One of the first revelations I received in this time frame was that I was a masterpiece, and it was hard for me to hear because I had been through a lot in my life. Up until that point I was addicted to pornography, and it was this season that I was broken free from it. I am going on three years since I have been completely set free. (I know that isn’t the same thing as Paul who was a murderer before his moment of awakening, but for me it had just as much impact for me.)

I had also been through one failed engagement and after her a marriage that left me with nothing because I married a woman who turned out to be a scammer, I won’t go into that. Suffice it to say, I hated myself, I felt gross and disgusting, that no one really loved me. But then my life started changing in 2005, and I married my current wife in 2009. I still believed that I was disgusting, I was conspiratorial, angry. I thought the Republicans could do no wrong and the Democrats were evil, yeah I was one of them. I was addicted to talk radio and to Fox News. I went to church weekly, I was in the worship team, I believed I had been called to be a prophet, one of them angry prophets is what I thought.

So after reading the two verses above the one I was pointed two, it further proved my point. Paul pointed at the fact that we had nothing to do with our creation, nor our status as masterpieces, and I posed the simple question.

Does a canvas say to itself, “I want to be a masterpiece?”

When I shared the idea for this blog with a friend, he simply replied, “of course not, canvases can’t talk.” Which is the point I was trying to make. A canvas does not tell the artist painting strokes upon its fabric that it wishes to be a masterpiece no more than our actions will ever make us such. Our actions have absolutely nothing to do with what Jesus did, who came as us, lived our lives and died as us to show that God could never be separated from the essence of who we are, after all we are created in the image and likeness of Jesus, (by whom all things were created) Jesus did not come in our likeness, we were born in his.

The truth is simply that we are his masterwork, a stroke in beauty and divine hope and joy. He relishes the fact that like him we are creative, that we are powerful like him. The whole world groans for the sons and daughters of God to manifest.

So why don’t we manifest?

Why do we retreat in Platonic Dualism of Good and Evil? Good and evil are on the same tree, Life is the other one. Again, I will expound on this topic later, but for now our focus is entirely on Good or Evil and not Life. Our society devolves into cancel culture because we are so ingrained with this idea of Good or Evil, we don’t care what it does for the Life of another.

There was another Tweet by Steven Furtick after the one I mentioned where he said “The challenge in front of you is an indication of the power within you.”

Of course the reformed folks couldn’t resist, one even said, “God must be glorified and man must be abased.” Like seriously, where is that even in scripture? That is gobbledygook concocted by people who have made God into a monster and man into a pile of literal do-do under his feet. (Yes I misspelled do-do on purpose. Most modern theologies are plagued with the idea that we must do to be, even though they may not say that outright. So it is actual doo-doo.)

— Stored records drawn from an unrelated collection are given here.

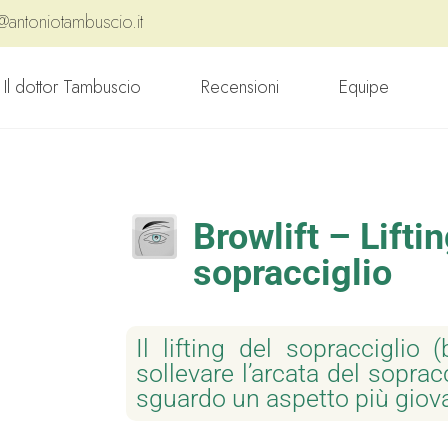
@antoniotambuscio.it
Il dottor Tambuscio
Recensioni
Equipe
Browlift – Liftin
sopracciglio
Il lifting del sopracciglio 
sollevare l’arcata del soprac
sguardo un aspetto più giova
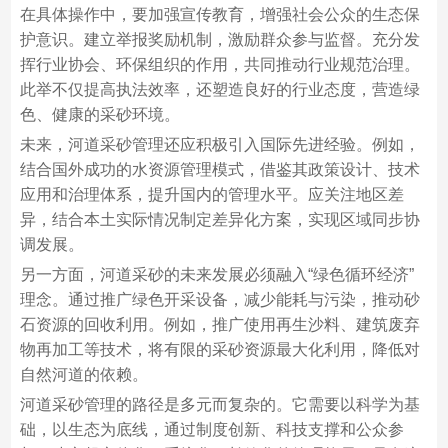
在具体操作中，要加强宣传教育，增强社会公众的生态保
护意识。建立举报奖励机制，激励群众参与监督。充分发
挥行业协会、环保组织的作用，共同推动行业规范治理。
此举不仅提高执法效率，还塑造良好的行业态度，营造绿
色、健康的采砂环境。
未来，河道采砂管理还应积极引入国际先进经验。例如，
结合国外成功的水资源管理模式，借鉴其政策设计、技术
应用和治理体系，提升国内的管理水平。应关注地区差
异，结合本土实际情况制定差异化方案，实现区域同步协
调发展。
另一方面，河道采砂的未来发展必须融入“绿色循环经济”
理念。通过推广绿色开采设备，减少能耗与污染，推动砂
石资源的回收利用。例如，推广使用再生沙料、建筑废弃
物再加工等技术，将有限的采砂资源最大化利用，降低对
自然河道的依赖。
河道采砂管理的路径是多元而复杂的。它需要以科学为基
础，以生态为底线，通过制度创新、科技支撑和公众参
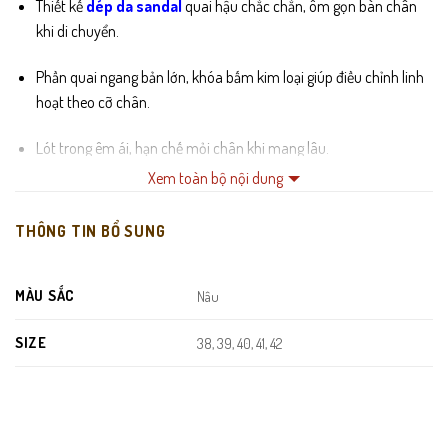
Thiết kế
dép da sandal
quai hậu chắc chắn, ôm gọn bàn chân
khi di chuyển.
Phần quai ngang bản lớn, khóa bấm kim loại giúp điều chỉnh linh
hoạt theo cỡ chân.
Lót trong êm ái, hạn chế mỏi chân khi mang lâu.
Xem toàn bộ nội dung
Đế cao su nguyên khối, chống trơn trượt, bám sàn tốt.
THÔNG TIN BỔ SUNG
Đường may đều – chắc – gọn, tăng độ bền và tính thẩm mỹ.
MÀU SẮC
Nâu
SIZE
38, 39, 40, 41, 42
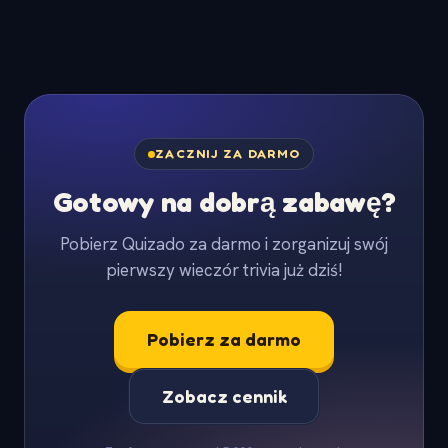
ZACZNIJ ZA DARMO
Gotowy na dobrą zabawę?
Pobierz Quizado za darmo i zorganizuj swój
pierwszy wieczór trivia już dziś!
Pobierz za darmo
Zobacz cennik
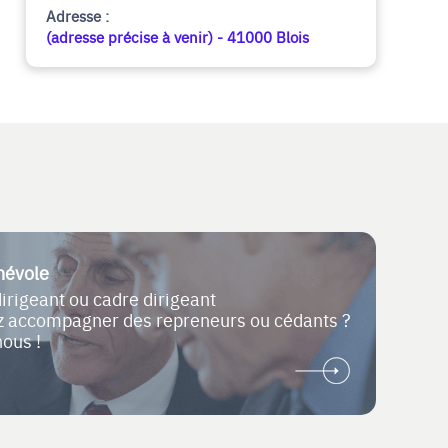
Adresse :
(adresse précise à venir) - 41000 Blois
névole
dirigeant ou cadre dirigeant
ez accompagner des repreneurs ou cédants ?
nous !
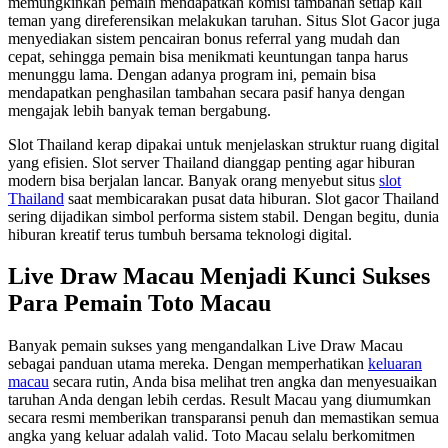
memungkinkan pemain mendapatkan komisi tambahan setiap kali
teman yang direferensikan melakukan taruhan. Situs Slot Gacor juga
menyediakan sistem pencairan bonus referral yang mudah dan
cepat, sehingga pemain bisa menikmati keuntungan tanpa harus
menunggu lama. Dengan adanya program ini, pemain bisa
mendapatkan penghasilan tambahan secara pasif hanya dengan
mengajak lebih banyak teman bergabung.
Slot Thailand kerap dipakai untuk menjelaskan struktur ruang digital
yang efisien. Slot server Thailand dianggap penting agar hiburan
modern bisa berjalan lancar. Banyak orang menyebut situs
slot
Thailand
saat membicarakan pusat data hiburan. Slot gacor Thailand
sering dijadikan simbol performa sistem stabil. Dengan begitu, dunia
hiburan kreatif terus tumbuh bersama teknologi digital.
Live Draw Macau Menjadi Kunci Sukses
Para Pemain Toto Macau
Banyak pemain sukses yang mengandalkan Live Draw Macau
sebagai panduan utama mereka. Dengan memperhatikan
keluaran
macau
secara rutin, Anda bisa melihat tren angka dan menyesuaikan
taruhan Anda dengan lebih cerdas. Result Macau yang diumumkan
secara resmi memberikan transparansi penuh dan memastikan semua
angka yang keluar adalah valid. Toto Macau selalu berkomitmen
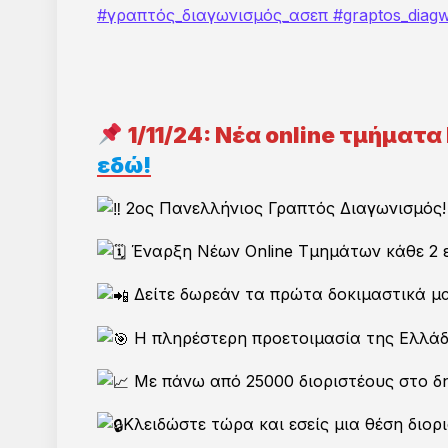
#γραπτός_διαγωνισμός_ασεπ
#graptos_diag
(
ΜΗ
Π
ρ
ο
α
Ό
ι
ρ
1/11/24: Νέα online τμήματ
ρ
ο
ε
εδώ!
ι
τ
Χ
ι
2ος Πανελλήνιος Γραπτός Διαγωνισμός!
ρ
κ
ή
ό
σ
Έναρξη Νέων Online Τμημάτων κάθε 2 
)
η
Ο
ς
Δείτε δωρεάν τα πρώτα δοκιμαστικά μα
Ν
*
Ο
Η πληρέστερη προετοιμασία της Ελλάδ
Μ
Α
Ξεκινήστε άμεσα τη προετο
Με πάνω από 25000 διοριστέους στο δη
και τον 33ο Δια
Κλειδώστε τώρα και εσείς μια θέση διορ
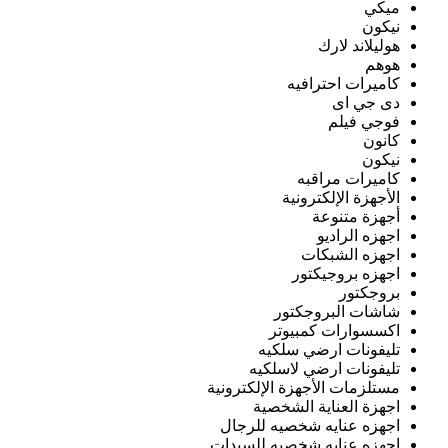
ميكي
نيكون
هوليلاند لارك
هوهم
كاميرات احترافيه
دى جي اى
فوجي فيلم
كانون
نيكون
كاميرات مراقبه
الأجهزة الإلكترونية
أجهزة متنوعة
اجهزه الراديو
اجهزه الشبكات
اجهزه بروجيكتور
بروجكتور
شاشات البروجكتور
اكسسوارات كمبيوتر
تليفونات ارضي سلكيه
تليفونات ارضي لاسلكيه
مستلزمات الأجهزة الإلكترونية
اجهزة العناية الشخصية
اجهزه عنايه شخصيه للرجال
اجهزه عنايه شخصيه للسيدات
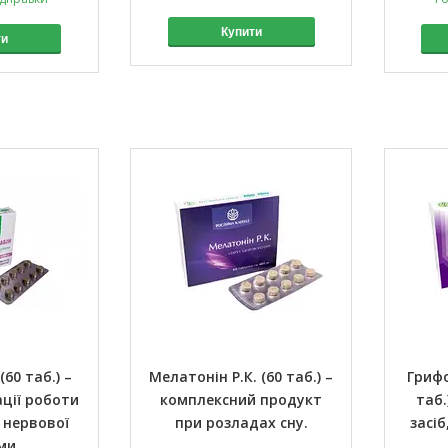
Купити
ти
60 таб.) –
Мелатонін Р.К. (60 таб.) –
Грифо
ції роботи
комплексний продукт
таб.
 нервової
при розладах сну.
засі
ми.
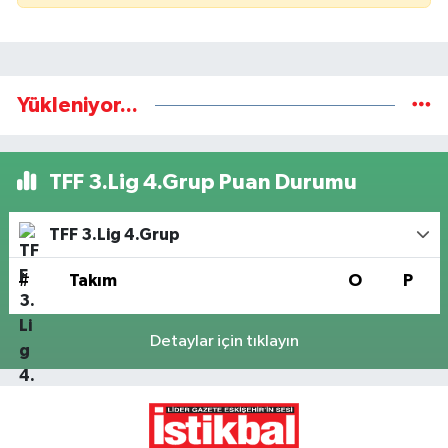
Yükleniyor...
TFF 3.Lig 4.Grup Puan Durumu
TFF 3.Lig 4.Grup
#
Takım
O
P
Detaylar için tıklayın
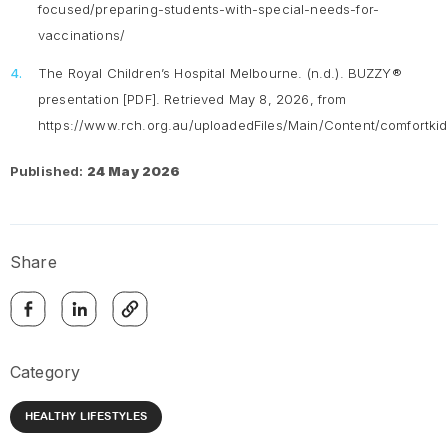
focused/preparing-students-with-special-needs-for-
vaccinations/
The Royal Children’s Hospital Melbourne. (n.d.).
BUZZY®
presentation
[PDF]. Retrieved May 8, 2026, from
https://www.rch.org.au/uploadedFiles/Main/Content/comfor
Published:
24 May 2026
Share
Category
HEALTHY LIFESTYLES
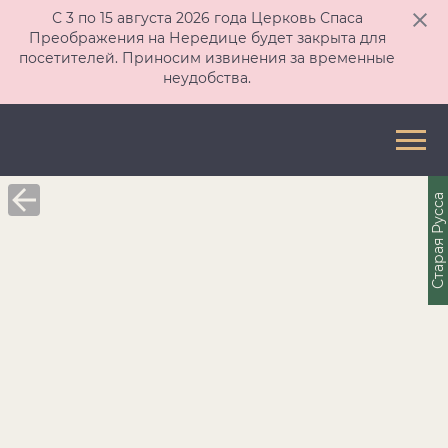
С 3 по 15 августа 2026 года Церковь Спаса
Преображения на Нередице будет закрыта для
посетителей. Приносим извинения за временные
неудобства.
Старая Русса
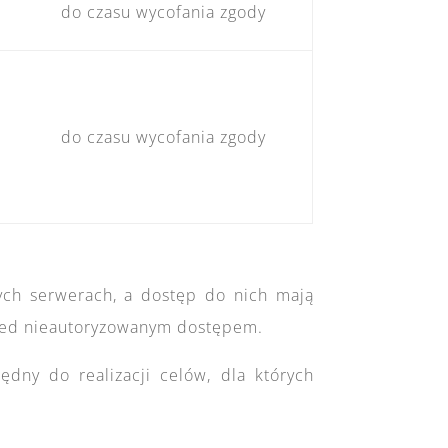
do czasu wycofania zgody
–
do czasu wycofania zgody
ch serwerach, a dostęp do nich mają
rzed nieautoryzowanym dostępem.
ny do realizacji celów, dla których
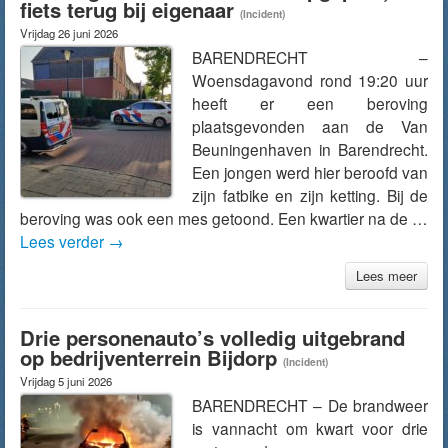
fiets terug bij eigenaar
(Incident)
Vrijdag 26 juni 2026
BARENDRECHT –
Woensdagavond rond 19:20 uur
heeft er een beroving
plaatsgevonden aan de Van
Beuningenhaven in Barendrecht.
Een jongen werd hier beroofd van
zijn fatbike en zijn ketting. Bij de
beroving was ook een mes getoond. Een kwartier na de …
Lees verder
→
Lees meer
Drie personenauto’s volledig uitgebrand
op bedrijventerrein Bijdorp
(Incident)
Vrijdag 5 juni 2026
BARENDRECHT – De brandweer
is vannacht om kwart voor drie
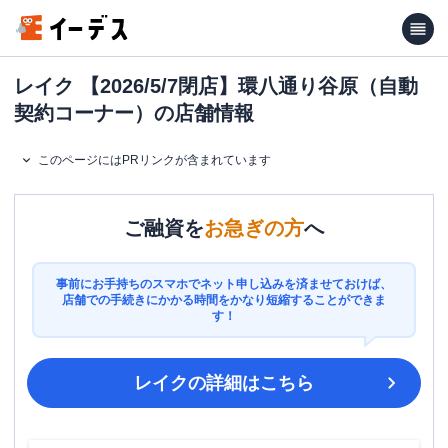
レイク 【2026/5/7閉店】環八通り谷原（自動
契約コーナー）の店舗情報
このページにはPRリンクが含まれています
ご融資を
お急ぎの方
へ
事前にお手持ちのスマホでネット申し込みを済ませておけば、
店舗での手続きにかかる時間をかなり短縮することができま
す！
レイク
の詳細はこちら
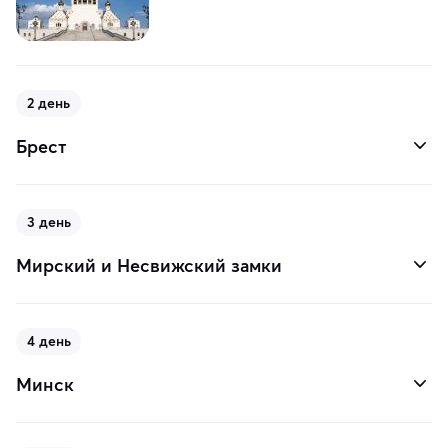
2 день
Брест
3 день
Мирский и Несвижский замки
4 день
Минск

So the essence of this entire blog is this, we can no more demand to be made a masterpiece than a canvas can demand it’s painter to make it a masterpiece. We have no more hand in it than a mountain did with its shape, or a happy little tree with the direction its branches may grow. You are a masterpiece because you are, that’s it. He made the moon and stars, the entire cosmos where masterstrokes of his hand, and yet his most beloved creation is you and I.